→ Exercise
The answer must consist of each line below that contains the string "الأرمن".

[Opening Records provided section]

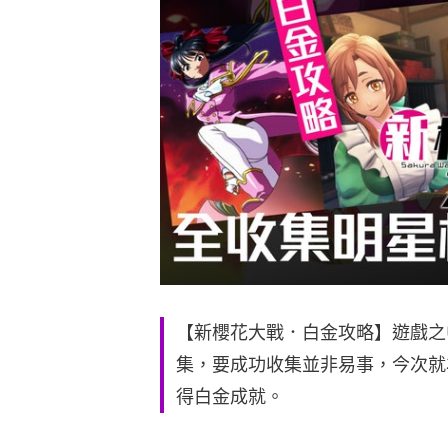
【新櫻花大戰．白金攻略】遊戲之
集，要成功收集並非易事，今次就
得白金成就。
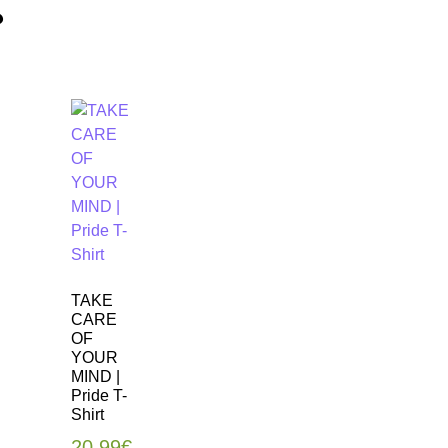
❤
TAKE
CARE
OF
YOUR
MIND |
Pride T-
Shirt
20.99
€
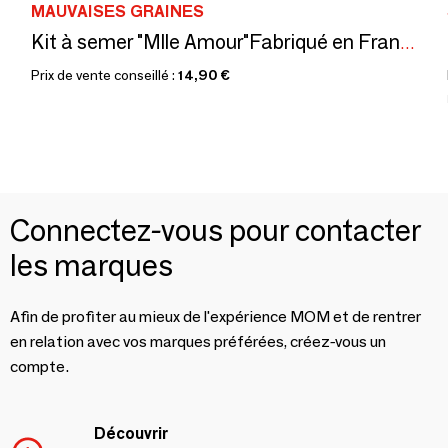
MAUVAISES GRAINES
Kit à semer "Mlle Amour"Fabriqué en France
Prix de vente conseillé :
14,90 €
Connectez-vous pour contacter
les marques
Afin de profiter au mieux de l'expérience MOM et de rentrer
en relation avec vos marques préférées, créez-vous un
compte.
Découvrir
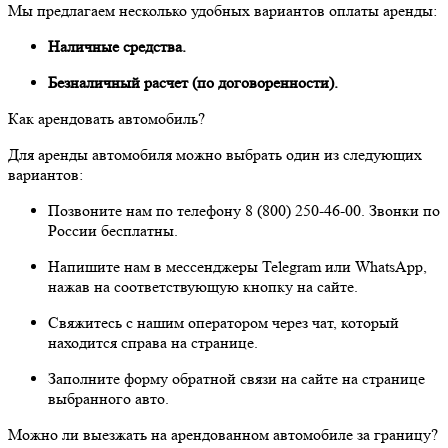
Мы предлагаем несколько удобных вариантов оплаты аренды:
Наличные средства.
Безналичный расчет (по договоренности).
Как арендовать автомобиль?
Для аренды автомобиля можно выбрать один из следующих
вариантов:
Позвоните нам по телефону 8 (800) 250-46-00. Звонки по
России бесплатны.
Напишите нам в мессенджеры Telegram или WhatsApp,
нажав на соответствующую кнопку на сайте.
Свяжитесь с нашим оператором через чат, который
находится справа на странице.
Заполните форму обратной связи на сайте на странице
выбранного авто.
Можно ли выезжать на арендованном автомобиле за границу?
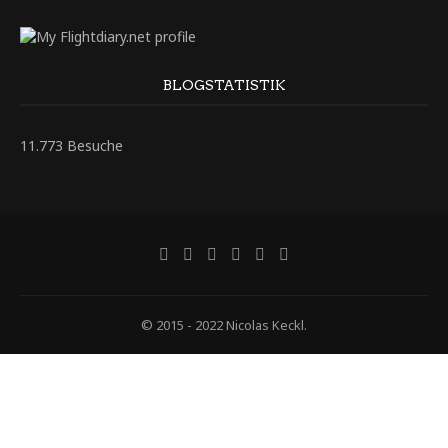
BLOGSTATISTIK
11.773 Besuche
© 2015 - 2022 Nicolas Keckl.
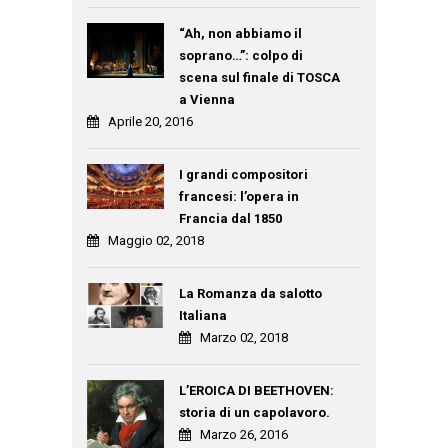
“Ah, non abbiamo il
soprano…”: colpo di
scena sul finale di TOSCA
a Vienna
Aprile 20, 2016
I grandi compositori
francesi: l’opera in
Francia dal 1850
Maggio 02, 2018
La Romanza da salotto
Italiana
Marzo 02, 2018
L’EROICA DI BEETHOVEN:
storia di un capolavoro.
Marzo 26, 2016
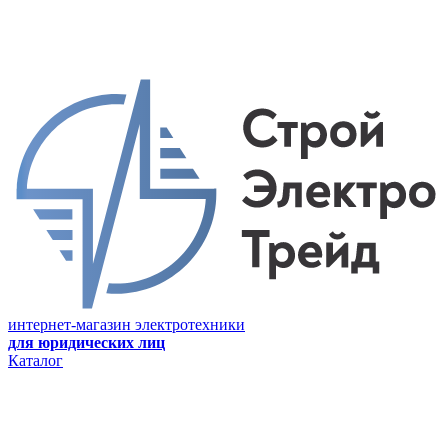
интернет-магазин электротехники
для юридических лиц
Каталог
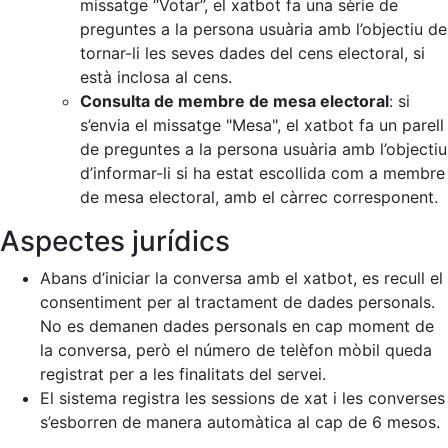
missatge “Votar”, el xatbot fa una sèrie de
preguntes a la persona usuària amb l’objectiu de
tornar-li les seves dades del cens electoral, si
està inclosa al cens.
Consulta de membre de mesa electoral
: si
s’envia el missatge "Mesa", el xatbot fa un parell
de preguntes a la persona usuària amb l’objectiu
d’informar-li si ha estat escollida com a membre
de mesa electoral, amb el càrrec corresponent.
Aspectes jurídics
Abans d’iniciar la conversa amb el xatbot, es recull el
consentiment per al tractament de dades personals.
No es demanen dades personals en cap moment de
la conversa, però el número de telèfon mòbil queda
registrat per a les finalitats del servei.
El sistema registra les sessions de xat i les converses
s’esborren de manera automàtica al cap de 6 mesos.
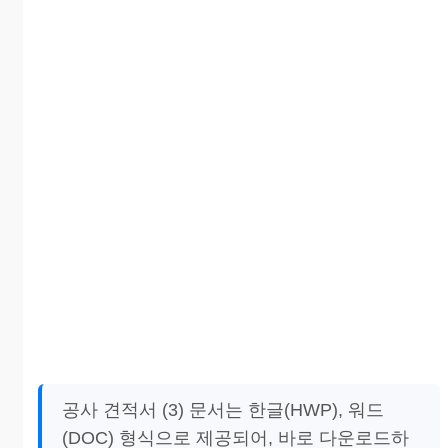
공사 견적서 (3) 문서는 한글(HWP), 워드
(DOC) 형식으로 제공되어, 바로 다운로드하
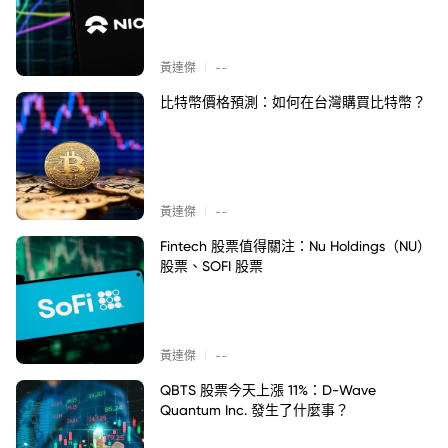
|
黃達傑
--
比特幣價格預測：如何在台灣購買比特幣？
|
黃達傑
--
Fintech 股票值得關注：Nu Holdings（NU）
股票、SOFI 股票
|
黃達傑
--
QBTS 股票今天上漲 11%：D-Wave
Quantum Inc. 發生了什麼事？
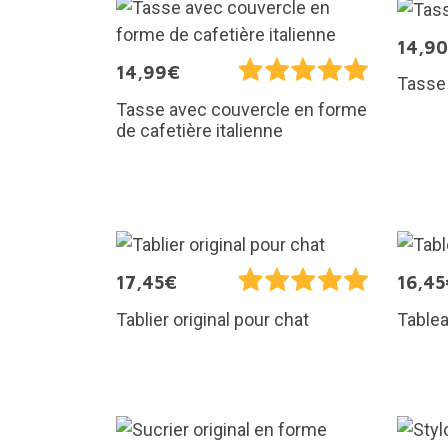
14,9
14,99€
Tasse 
Tasse avec couvercle en forme
de cafetière italienne
17,45€
16,45
Tablier original pour chat
Tablea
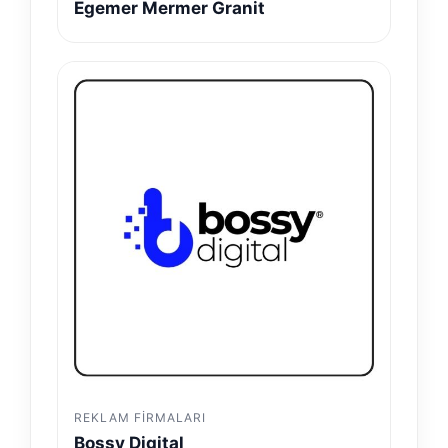
Egemer Mermer Granit
REKLAM FIRMALARI
Bossy Digital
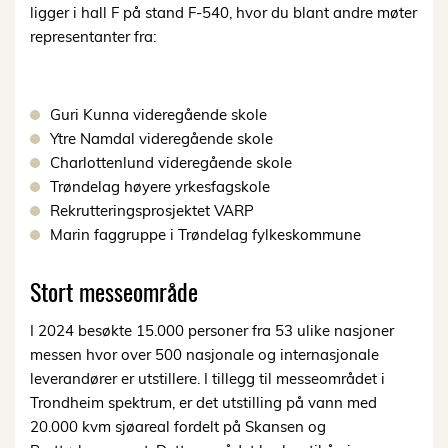
ligger i hall F på stand F-540, hvor du blant andre møter
representanter fra:
Guri Kunna videregående skole
Ytre Namdal videregående skole
Charlottenlund videregående skole
Trøndelag høyere yrkesfagskole
Rekrutteringsprosjektet VARP
Marin faggruppe i Trøndelag fylkeskommune
Stort messeområde
I 2024 besøkte 15.000 personer fra 53 ulike nasjoner
messen hvor over 500 nasjonale og internasjonale
leverandører er utstillere. I tillegg til messeområdet i
Trondheim spektrum, er det utstilling på vann med
20.000 kvm sjøareal fordelt på Skansen og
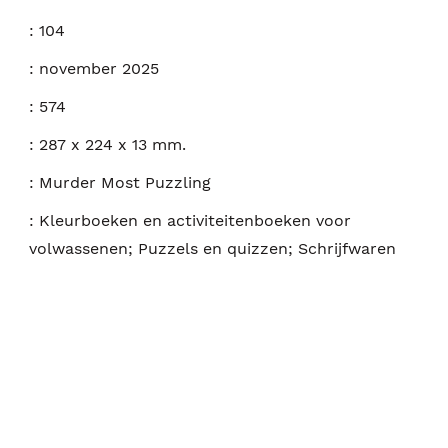
:
104
:
november 2025
:
574
:
287 x 224 x 13 mm.
:
Murder Most Puzzling
:
Kleurboeken en activiteitenboeken voor
volwassenen; Puzzels en quizzen; Schrijfwaren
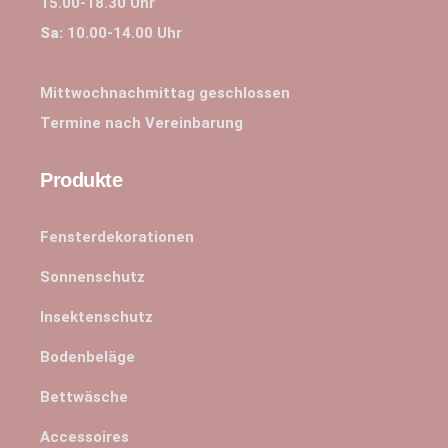
15.00-18.30 Uhr
Sa:
10.00-14.00 Uhr
Mittwochnachmittag geschlossen
Termine nach Vereinbarung
Produkte
Fensterdekorationen
Sonnenschutz
Insektenschutz
Bodenbeläge
Bettwäsche
Accessoires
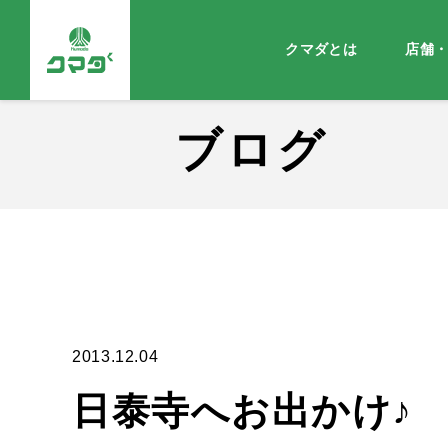
クマダとは
店舗
ブログ
2013.12.04
日泰寺へお出かけ♪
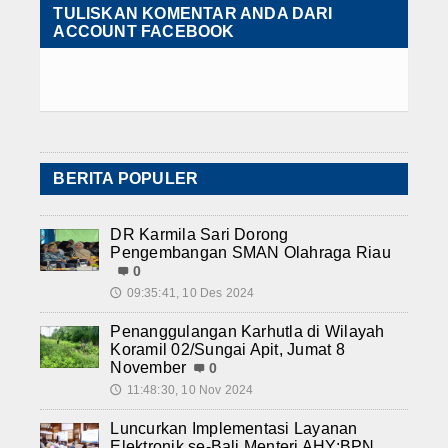
TULISKAN KOMENTAR ANDA DARI
ACCOUNT FACEBOOK
BERITA POPULER
DR Karmila Sari Dorong
Pengembangan SMAN Olahraga Riau
0
09:35:41, 10 Des 2024
🕔
Penanggulangan Karhutla di Wilayah
Koramil 02/Sungai Apit, Jumat 8
November
0
11:48:30, 10 Nov 2024
🕔
Luncurkan Implementasi Layanan
Elektronik se-Bali,Menteri AHY:BPN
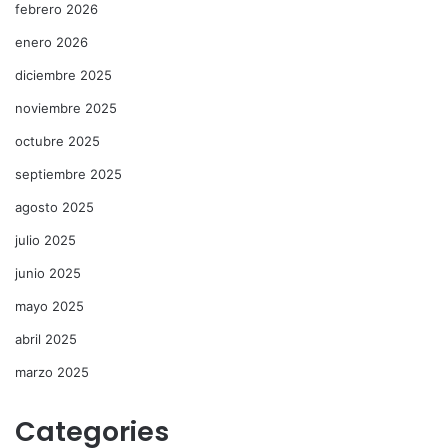
febrero 2026
enero 2026
diciembre 2025
noviembre 2025
octubre 2025
septiembre 2025
agosto 2025
julio 2025
junio 2025
mayo 2025
abril 2025
marzo 2025
Categories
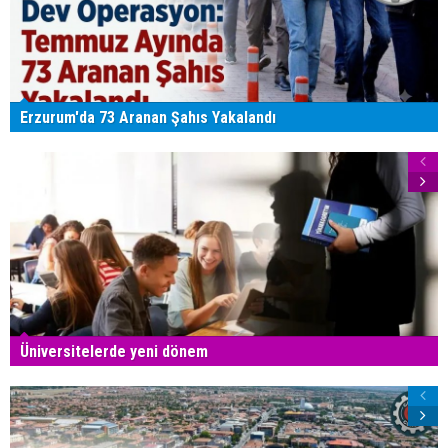
Erzurum'da 73 Aranan Şahıs Yakalandı
Üniversitelerde yeni dönem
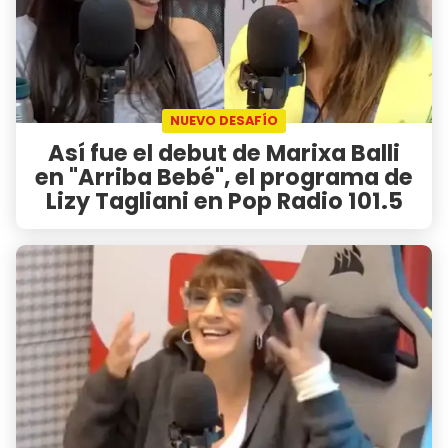
NUEVO DESAFÍO
Así fue el debut de Marixa Balli
en "Arriba Bebé", el programa de
Lizy Tagliani en Pop Radio 101.5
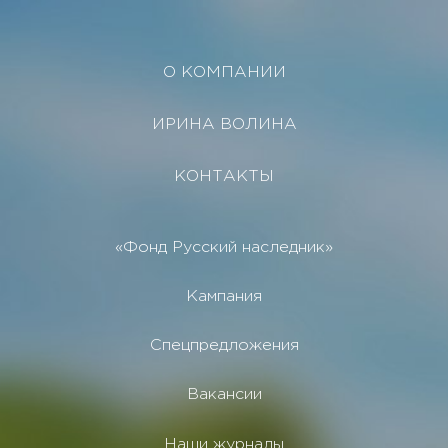
О КОМПАНИИ
ИРИНА ВОЛИНА
КОНТАКТЫ
«Фонд Русский наследник»
Кампания
Спецпредложения
Вакансии
Наши журналы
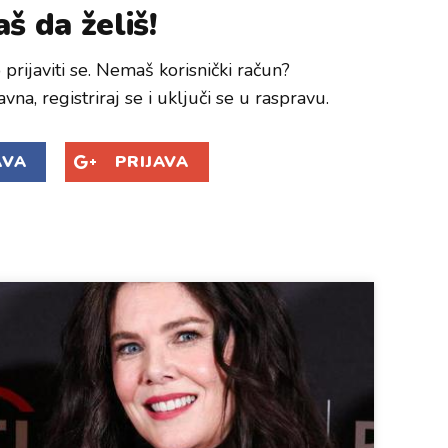
š da želiš!
prijaviti se. Nemaš korisnički račun?
avna, registriraj se i uključi se u raspravu.
AVA
PRIJAVA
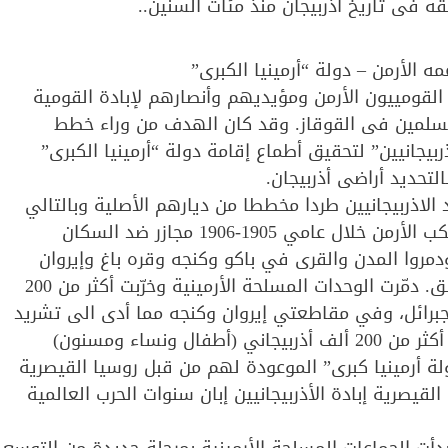
مه الأرمن – دولة “أرمينيا الكبرى”
لقومييون الأرمن ومؤيديهم وأنصارهم لإبادة القومية
المسلمين فى القوقاز. وقد كان الهدف من وراء خطط
يجانيين” لتحقيق أطماع إقامة دولة “أرمينيا الكبرى”
تحديد أراضى أذربيجان.
 الاذربيجانيين طردا مخططا من ديارهم الأصلية وبالتالي
تعريضهم للتصفية العرقية والإبادة الجماعية. حيث ارتكب الأرمن خلال عامي 1905-1906 مجازر ضد السكان
ودمروا المدن والقرى في باكو وكنجه وقره باغ وإيروان
وناختشفان وتفليس وزنكزور وقازاخ وغيرها من المناطق. دمّرت الوحدات المسلحة الأرمينية وخرّبت أكثر من 200
برائل، وفي مقاطعتي إيروان وكنجه مما أدى الى تشريد
وتهجير عشرات الآلاف من ديارهم الأصلية. قتل الأرمن أكثر من 200 ألف أذربيجاني (أطفال ونساء ومسنون)
لة أرمينيا كبرى” الموعودة لهم من قبل روسيا القيصرية
يصرية إبادة الأذربيجانيين إبان سنوات الحرب العالمية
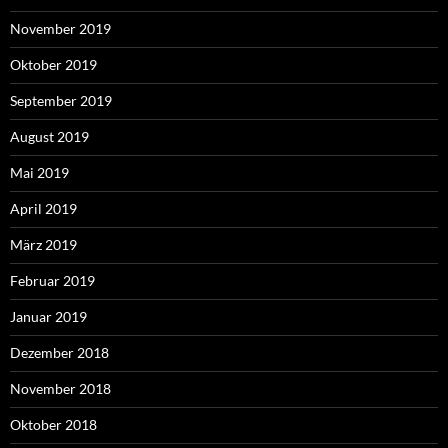
November 2019
Oktober 2019
September 2019
August 2019
Mai 2019
April 2019
März 2019
Februar 2019
Januar 2019
Dezember 2018
November 2018
Oktober 2018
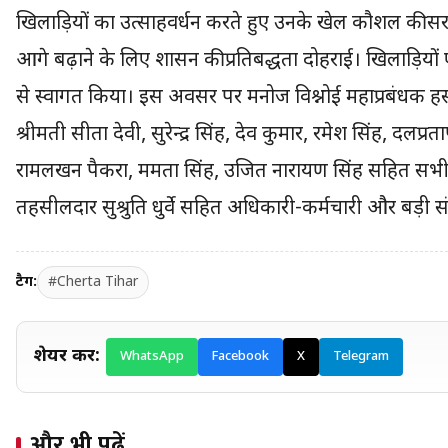
खिलाड़ियों का उत्साहवर्धन करते हुए उनके खेल कौशल की सरा
आगे बढ़ाने के लिए शासन की प्रतिबद्धता दोहराई। खिलाड़ियों 
से स्वागत किया। इस अवसर पर मनोज विश्नोई महाप्रबंधक हसदेव 
श्रीमती सीता देवी, सुरेन्द्र सिंह, देव कुमार, रमेश सिंह, दलप्
रामलखन पैकरा, ममता सिंह, उजित नारायण सिंह सहित सभी
तहसीलदार सुश्रुति धुर्वे सहित अधिकारी-कर्मचारी और बड़ी संख
टैग:
#Cherta Tihar
शेयर करें:
WhatsApp
Facebook
X
Telegram
और भी पढ़ें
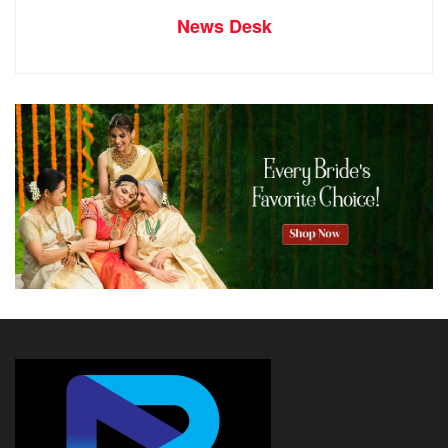
ഒസാക്കയുടെ സമ്പാദ്യം. രണ്ട് വീതം യു.എസ് ഓപ്പണ്‍,
News Desk
ആസ്‌ട്രേലിയന്‍ ഓപ്പണ്‍ കിരീടങ്ങള്‍
സ്വന്തമാക്കിയിട്ടുണ്ട്. 2018 ല്‍ യു.എസ് ഓപ്പണ്‍ വനിതാ
വിഭാഗത്തില്‍ സീഡില്ലാതെയെത്തി സാക്ഷാല്‍ സെറീന
വില്ല്യംസിനെ അട്ടിമറിച്ച് കന്നി ഗ്രാന്റ് സ്ലാം
നേടിയതോടെയാണ് ഒസാക്ക ശ്രദ്ധയാകര്‍ഷിച്ചത്.
തുടര്‍ന്നങ്ങോട്ട് ടെന്നീസ് ലോകത്ത് ഒസാക്കയുടെ
തേരോട്ടമായിരുന്നു. മുമ്പൊരിക്കലും ആരുമാവാത്ത വിധം
എനിക്ക് മികച്ചതാകണം. ആഗ്രഹങ്ങളെക്കുറിച്ച് നവോമി
ഒസാക്കയുടെ വാക്കുകളാണിത്. അതേ എനിക്ക്
മികച്ചവളാകണം, പോകാവു ദൂരത്തോളം സഞ്ചരിക്കണം.
ഒസാക്കയ്ക്ക് ഇതൊരു ജയം മാത്രമല്ല, മറിച്ച്
സ്വപ്നസാക്ഷാത്കാരം കൂടിയായിരുന്നു ആ യു.എസ്
ഓപ്പണ്‍ കിരീട നേട്ടം. സെറീന വില്ല്യംസ് ആദ്യ
ഗ്രാന്‍ഡ് സ്ലാം കിരീടം നേടുമ്പോള്‍ ഒസാക്കയ്ക്ക് രണ്ട്
വയസ് പ്രായം.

[Closing Records provided section]

→ Exercise result
مه الأرمن – دولة “أرمينيا الكبرى”
لقومييون الأرمن ومؤيديهم وأنصارهم لإبادة القومية
تعريضهم للتصفية العرقية والإبادة الجماعية. حيث ارتكب الأرمن خلال عامي 1905-1906 مجازر ضد السكان
وتهجير عشرات الآلاف من ديارهم الأصلية. قتل الأرمن أكثر من 200 ألف أذربيجاني (أطفال ونساء ومسنون)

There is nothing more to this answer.